Why I Ate a Bug
Neuroscientist Sam Wang (BS ’86) became famous for his hobby—-analyzing elections. Like many others, he predicted Hillary Clinton would win. Wang was so confident in the data, he then made a promise he would have to fulfill...
by Ben Tomlin
photographed by Chris Sorensen
The rise of big data was supposed to take the uncertainty out of elections. Hot-shot millennial analysts, the story had been well told, engineered precision strategies that helped Obama win, and then keep, the White House. But data analytics wasn’t just for the candidates’ war rooms. Polling had also captured the imagination of the public, who regularly clicked on blogs and websites that served up fevered heat maps, parsing data down to the district, seemingly in almost real time. By 2016, big data for elections had gone mainstream. The citizen analysts behind these blogs themselves gained notoriety, such as Nate Silver at FiveThirtyEight and David Leonhardt of the Upshot. Among them stands Sam Wang, who runs the Princeton Election Consortium.
A neuroscientist at the university, Wang was one of the first to the game. He began his blog as a hobby in 2004 and quickly gained notoriety for precisely analyzing, and correctly calling, elections. Last fall, Wired magazine called Wang, “The new king of the presidential election data mountain.”
Heading into the final stretch of last year’s contest between Donald Trump and Hillary Clinton, Wang was, like many pollsters, confident that Clinton would win. He was so sure of the data that he infamously tweeted, “It is totally over. If Trump wins more than 240 electoral votes, I will eat a bug.”
Trump ended up with 307 electoral votes—and the presidency. Wang wasn’t alone in his surprise: Trump’s victory was an upset of almost Dewey-defeats-Truman scale to nearly every pollster. With more data publicly available than any previous presidential election, and more analysts to sift through it all, the question became: How were so many so wrong?

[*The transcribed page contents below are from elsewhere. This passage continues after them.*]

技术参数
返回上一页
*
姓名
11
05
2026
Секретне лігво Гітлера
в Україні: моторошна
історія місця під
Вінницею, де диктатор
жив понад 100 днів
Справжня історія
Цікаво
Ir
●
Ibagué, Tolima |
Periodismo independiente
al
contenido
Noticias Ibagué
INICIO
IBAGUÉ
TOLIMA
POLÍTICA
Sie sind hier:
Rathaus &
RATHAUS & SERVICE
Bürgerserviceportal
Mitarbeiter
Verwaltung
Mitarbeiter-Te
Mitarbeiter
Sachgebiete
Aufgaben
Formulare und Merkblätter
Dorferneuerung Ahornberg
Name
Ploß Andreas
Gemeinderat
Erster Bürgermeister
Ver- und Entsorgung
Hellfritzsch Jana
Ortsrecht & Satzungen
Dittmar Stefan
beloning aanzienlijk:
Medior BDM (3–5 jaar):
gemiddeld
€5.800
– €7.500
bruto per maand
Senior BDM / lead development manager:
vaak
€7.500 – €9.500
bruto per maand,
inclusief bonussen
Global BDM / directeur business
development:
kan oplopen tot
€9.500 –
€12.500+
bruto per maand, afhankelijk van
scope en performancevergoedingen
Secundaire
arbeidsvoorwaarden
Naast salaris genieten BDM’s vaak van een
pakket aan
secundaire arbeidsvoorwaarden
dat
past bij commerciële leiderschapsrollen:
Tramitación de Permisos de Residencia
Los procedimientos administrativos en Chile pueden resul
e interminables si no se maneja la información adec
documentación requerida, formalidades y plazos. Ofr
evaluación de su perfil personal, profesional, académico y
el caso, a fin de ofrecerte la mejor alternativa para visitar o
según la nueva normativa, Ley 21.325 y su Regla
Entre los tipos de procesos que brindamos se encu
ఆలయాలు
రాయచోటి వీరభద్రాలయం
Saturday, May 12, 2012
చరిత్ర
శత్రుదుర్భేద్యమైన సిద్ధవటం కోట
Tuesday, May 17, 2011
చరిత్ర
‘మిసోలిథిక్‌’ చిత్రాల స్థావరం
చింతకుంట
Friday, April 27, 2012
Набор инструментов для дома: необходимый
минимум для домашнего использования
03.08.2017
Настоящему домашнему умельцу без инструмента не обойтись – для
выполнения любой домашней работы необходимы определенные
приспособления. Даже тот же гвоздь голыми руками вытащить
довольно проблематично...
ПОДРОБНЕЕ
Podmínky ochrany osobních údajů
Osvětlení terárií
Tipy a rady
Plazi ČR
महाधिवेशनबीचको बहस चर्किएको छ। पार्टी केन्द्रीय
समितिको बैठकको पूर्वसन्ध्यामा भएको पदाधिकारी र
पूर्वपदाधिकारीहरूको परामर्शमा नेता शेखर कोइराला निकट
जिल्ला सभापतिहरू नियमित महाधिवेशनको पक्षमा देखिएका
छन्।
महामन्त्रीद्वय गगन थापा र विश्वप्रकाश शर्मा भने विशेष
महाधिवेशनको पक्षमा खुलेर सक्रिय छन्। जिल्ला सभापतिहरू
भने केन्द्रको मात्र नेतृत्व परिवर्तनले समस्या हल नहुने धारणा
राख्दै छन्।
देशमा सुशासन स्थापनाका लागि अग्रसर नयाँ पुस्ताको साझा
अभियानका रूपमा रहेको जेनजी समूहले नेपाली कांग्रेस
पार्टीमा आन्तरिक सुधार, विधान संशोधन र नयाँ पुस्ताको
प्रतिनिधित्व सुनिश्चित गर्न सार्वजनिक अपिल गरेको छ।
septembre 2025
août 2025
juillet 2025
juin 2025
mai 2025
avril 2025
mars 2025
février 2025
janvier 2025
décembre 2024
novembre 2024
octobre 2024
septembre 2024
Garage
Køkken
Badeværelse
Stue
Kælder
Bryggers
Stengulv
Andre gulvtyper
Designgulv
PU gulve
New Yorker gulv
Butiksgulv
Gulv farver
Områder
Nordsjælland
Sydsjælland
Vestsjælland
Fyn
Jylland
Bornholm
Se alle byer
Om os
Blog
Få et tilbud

Four days after the election, Wang appeared on CNN to fulfill his promise about the bug, swallowing a raw cricket dipped in honey. But he wasn’t giving up. If anything, this election appears to have invigorated Wang, who continues to study the trends and publish on his site with a new sense of purpose.
We spoke with Wang about how the election of Trump took him by surprise, the lessons he’s learned from it, and how he still has faith that data can shape the future of democracy.
You have built a following for your coverage of election polling, but you’re not a pollster?
That’s right, I’m a neuroscientist. My current research focuses on learning and plasticity—the brain’s ability to have lasting change.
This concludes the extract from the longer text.